World, nowadays, is engulfed in a deluge of data of different formats which is being generated from innumerable sources like mobile phones, social media, digital platforms, scientific experiments and enterprise applications. Such huge amount of unstructured as well as semi-structured data coming from various sources and in different formats is termed as “Big Data”. The trillion sensor world is further going to add to the explosive growth of Big Data segment. According to Gartner, “Big data is high volume, high velocity, and high variety information assets that require new forms of processing to enable enhanced decision making, insight, discovery, and process optimization”. It is quite evident that Big Data is creating opportunities for effective decision making across several domains and organizations.

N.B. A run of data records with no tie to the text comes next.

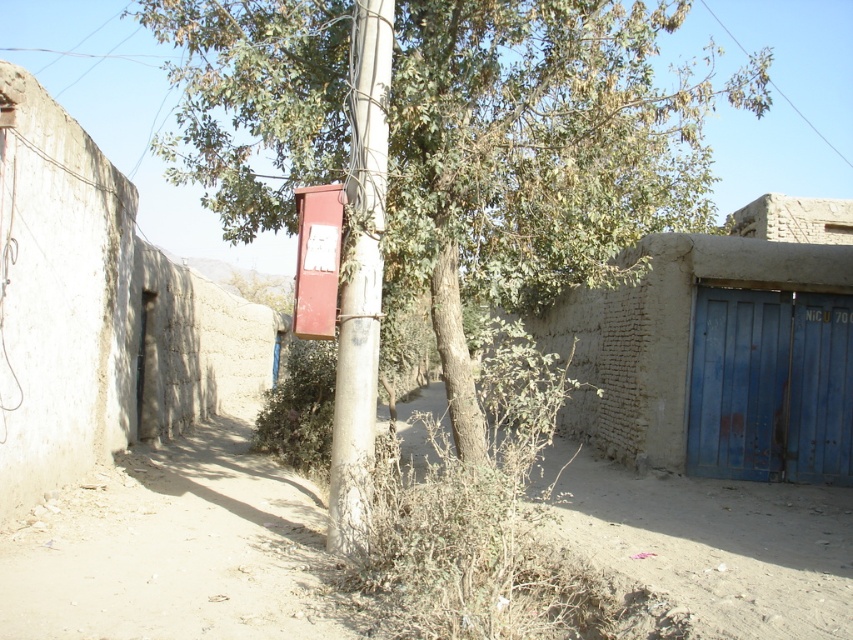 Question: Which object is the farthest from the blue mud hut at right?

Choices:
 (A) metallic red phone box at center
 (B) blue wooden door at right
 (C) green leafy tree at center
 (D) matte red mailbox at center

Answer: (D)

Question: Considering the relative positions of blue wooden door at right and concrete pole at center in the image provided, where is blue wooden door at right located with respect to concrete pole at center?

Choices:
 (A) below
 (B) above

Answer: (A)

Question: Which point is closer to the camera?

Choices:
 (A) (712, 294)
 (B) (334, 486)

Answer: (B)

Question: Based on their relative distances, which object is nearer to the blue wooden door at right?

Choices:
 (A) blue mud hut at right
 (B) green leafy tree at center

Answer: (A)

Question: Is matte red mailbox at center above blue mud hut at right?

Choices:
 (A) yes
 (B) no

Answer: (B)

Question: Is blue mud hut at right bigger than concrete pole at center?

Choices:
 (A) no
 (B) yes

Answer: (B) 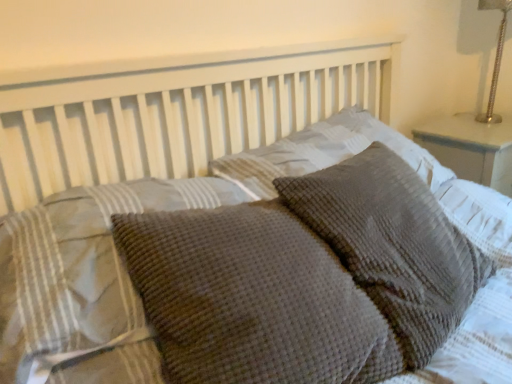 Question: Does waffle-textured gray pillow at center, the third pillow viewed from the left, have a greater height compared to waffle-textured gray pillow at center, which is counted as the 1th pillow, starting from the right?

Choices:
 (A) no
 (B) yes

Answer: (A)

Question: From the image's perspective, would you say waffle-textured gray pillow at center, the third pillow viewed from the left, is shown under waffle-textured gray pillow at center, the fourth pillow viewed from the left?

Choices:
 (A) no
 (B) yes

Answer: (A)

Question: From a real-world perspective, is waffle-textured gray pillow at center, the 2th pillow when ordered from right to left, positioned over waffle-textured gray pillow at center, the fourth pillow viewed from the left, based on gravity?

Choices:
 (A) no
 (B) yes

Answer: (B)

Question: Does waffle-textured gray pillow at center, the 2th pillow when ordered from right to left, contain waffle-textured gray pillow at center, the fourth pillow viewed from the left?

Choices:
 (A) yes
 (B) no

Answer: (B)

Question: From a real-world perspective, is waffle-textured gray pillow at center, the third pillow viewed from the left, located beneath waffle-textured gray pillow at center, which is counted as the 1th pillow, starting from the right?

Choices:
 (A) yes
 (B) no

Answer: (B)

Question: Is waffle-textured gray pillow at center, which is counted as the 1th pillow, starting from the right, to the left or to the right of waffle-textured gray pillow at center, the 2th pillow when ordered from right to left, in the image?

Choices:
 (A) left
 (B) right

Answer: (B)

Question: From the image's perspective, is waffle-textured gray pillow at center, which is counted as the 1th pillow, starting from the right, positioned above or below waffle-textured gray pillow at center, the 2th pillow when ordered from right to left?

Choices:
 (A) below
 (B) above

Answer: (A)

Question: From a real-world perspective, is waffle-textured gray pillow at center, the fourth pillow viewed from the left, physically located above or below waffle-textured gray pillow at center, the 2th pillow when ordered from right to left?

Choices:
 (A) below
 (B) above

Answer: (A)

Question: Is point (461, 288) closer or farther from the camera than point (347, 109)?

Choices:
 (A) closer
 (B) farther

Answer: (A)

Question: Considering the positions of silver metallic lamp at upper right and waffle-textured gray pillow at center, the third pillow viewed from the left, in the image, is silver metallic lamp at upper right wider or thinner than waffle-textured gray pillow at center, the third pillow viewed from the left,?

Choices:
 (A) thin
 (B) wide

Answer: (A)

Question: Considering the positions of silver metallic lamp at upper right and waffle-textured gray pillow at center, the third pillow viewed from the left, in the image, is silver metallic lamp at upper right taller or shorter than waffle-textured gray pillow at center, the third pillow viewed from the left,?

Choices:
 (A) short
 (B) tall

Answer: (B)

Question: Visually, is silver metallic lamp at upper right positioned to the left or to the right of waffle-textured gray pillow at center, the 2th pillow when ordered from right to left?

Choices:
 (A) left
 (B) right

Answer: (B)

Question: Is point (504, 19) closer or farther from the camera than point (428, 152)?

Choices:
 (A) closer
 (B) farther

Answer: (B)

Question: Is point 367,188 positioned closer to the camera than point 11,306?

Choices:
 (A) closer
 (B) farther

Answer: (B)

Question: In the image, is waffle-textured gray pillow at center, the fourth pillow viewed from the left, on the left side or the right side of waffle-textured gray pillow at center, the 1th pillow viewed from the left?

Since many years of data management, Relational Database Management Systems (RDBMS) have always been a comprehensive solution for storage, processing and analysis of data. But to capture, store, process, analyze and visualize Big Data, the traditional database management techniques are no longer sufficient. Here comes the question what are the limitations of traditional database systems leading to their inability to handle “big data”? These limitations have been discussed in this chapter which made it essential to shift towards the paradigm of breakthrough big data technologies and techniques in a world drowning in a “data tsunami”. This chapter attempts to elaborate the reasons of this paradigm shift from traditional database processing to big data processing technologies.
Various big data analysis, processing and visualization techniques and technologies have been discussed in this chapter, which have changed the world of big data. Initially, large firms like Google developed technologies like MapReduce, The Google File System, Big Table etc to meet their own data needs. But eventually most of the organizations and even governments started gearing up for big data solutions to improve their decision making process by value generation based on data trends. Therefore there has been a sharp rise in the development of big data techniques. This chapter covers major breakthrough technologies like MapReduce, HadoopDB, Cassandra, Chubby Lock service, PLATFORA, SkyTree, Dremel, Pregel, Spanner, Shark, Megastore, Spark, F1, MLBase, NoSQL Databases, HBase, HDFS, YARN, Mahout and Chukwa. Big data technologies find applications in various domains like IT, Government, Defence, Manufacturing, Earth sciences, Healthcare, Agriculture, Education, Media industry, Retail, Real Estate, Science & Research activities like Large Hadron collider, Astronomy and Sports. The application of Big Data techniques and technologies in these domains has also been discussed to emphasize upon their importance in the present world leading to data-driven decision making.